Le texte coranique comme support de lecture et d’écritures

Lettrés en arabe

La lecture apparaît d’abord comme une appropriation, au sens étroit de faire sien, du texte coranique. Le point d’achèvement de la première étape de l’apprentissage coranique est la récitation orale du Coran dans son intégralité, comme nous l’avons indiqué plus haut (cf. supra 1.1.2.1). Si l’on a indiqué que l’apprentissage par cœur des sourates nécessaires à l’accomplissement de la prière quotidienne ne suppose pas nécessairement le recours à l’écrit, l’apprentissage par cœur de tout le livre intervient au terme d’années d’école coranique pendant lesquelles la copie joue un rôle important au quotidien. La récitation du Coran est une cérémonie importante, qui est la démonstration publique de sa maîtrise.

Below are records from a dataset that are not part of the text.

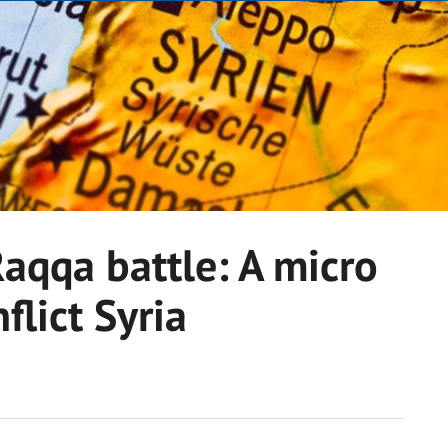
aqqa battle: A micro
flict Syria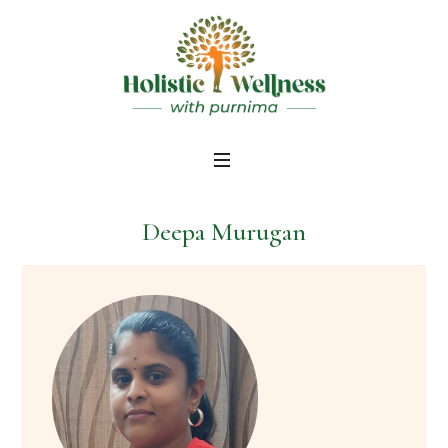
Deepa Murugan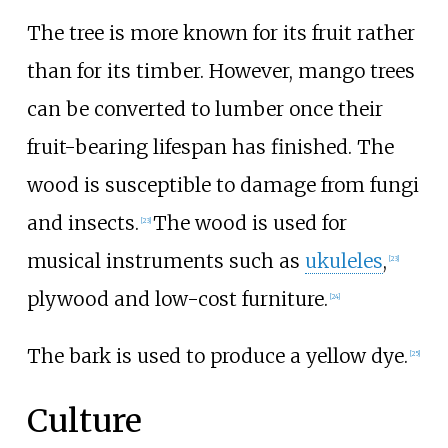
The tree is more known for its fruit rather
than for its timber. However, mango trees
can be converted to lumber once their
fruit-bearing lifespan has finished. The
wood is susceptible to damage from fungi
and insects.
The wood is used for
[
23
]
musical instruments such as
ukuleles
,
[
23
]
plywood and low-cost furniture.
[
24
]
The bark is used to produce a yellow dye.
[
25
]
Culture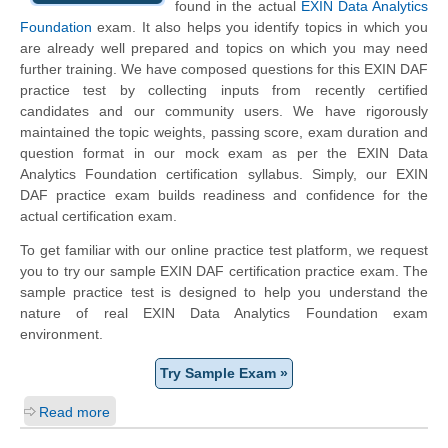
found in the actual
EXIN Data Analytics
Foundation
exam. It also helps you identify topics in which you
are already well prepared and topics on which you may need
further training. We have composed questions for this EXIN DAF
practice test by collecting inputs from recently certified
candidates and our community users. We have rigorously
maintained the topic weights, passing score, exam duration and
question format in our mock exam as per the EXIN Data
Analytics Foundation certification syllabus. Simply, our EXIN
DAF practice exam builds readiness and confidence for the
actual certification exam.
To get familiar with our online practice test platform, we request
you to try our sample EXIN DAF certification practice exam. The
sample practice test is designed to help you understand the
nature of real EXIN Data Analytics Foundation exam
environment.
Try Sample Exam »
Read more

Rappelons que l’expression pour désigner la récitation du Coran est : « ka kurane jigin », litt. descendre le Coran. Cette traduction littérale montre que l’objectif est bien de s’approprier le texte, de s’incorporer l’écrit mémorisé 275 . Il semble que l’on ait là la matrice de certaines formes de lectures, qui consistent à se remémorer le texte. La lecture publique et à haute voix intervient régulièrement dans les pratiques religieuses : à la mosquée lors des prêches, mais parfois aussi pour des occasions particulières, comme j’ai pu l’observer lors d’une fête de la Tabaski en 2003.

Cependant, toutes les lectures ne sont pas de cet ordre. Nous avons évoqué les pratiques pédagogiques très « analytiques » du maître de la médersa, qui recourt à des textes religieux mais pour des propos pédagogiques concernant l’histoire ou la grammaire par exemple.

De plus, contrairement à ce que pourrait laisser penser cette première approche, la lecture est souvent accompagnée de pratiques d’écriture. S’ils s’en rapprochent par leur intérêt pour les lectures religieuses et leur pratique « intensive » d’un nombre restreint de textes, les lettrés en arabe ne peuvent toutefois pas être décrits selon le modèle évoqué plus haut du lire seulement. En effet, le texte du Coran est le support de manipulations multiples plus ou moins tolérées. Nous étudierons plus loin ces pratiques magico-religieuses de l’écrit, mais soulignons dès à présent que le Coran est souvent parcouru à la recherche de passages destinés à des usages précis (une fois copiés sur divers supports). Bouya Coulibaly, ancien imam et maître d’école coranique, est ainsi fréquemment sollicité pour la confection de nasi (« eau bénite », confectionnée par lavage d’une planche où a été écrit à l’encre un texte coranique). L’écrit fait aussi l’objet de pratiques numérologiques, de déploiements graphiques aux significations particulières.

La possession du Coran distingue donc les individus qui vont pouvoir se spécialiser dans ce type de tâches, même si d’autres textes religieux, notamment des brochures bilingues français-arabe ou bambara-arabe, sont disponibles.

Signalons que faute de compétences en arabe, je n’ai pu avoir qu’un regard extérieur sur ces pratiques, me fiant aux déclarations des enquêtés, sans pouvoir proposer un examen précis des textes.

Notes
275.

Pour la Mauritanie voisine, C. Fortier résume ainsi la visée de l’enseignement coranique : « Lecture et écriture apparaissent subordonnées à la mémorisation et à la récitation qui constituent la finalité de l’enseignement coranique. Le Coran étant considéré par les musulmans comme l’expression du verbe divin, se l’approprier c’est faire chair ce message, afin qu’il reste indéfiniment vivant » (FORTIER, C. 2003).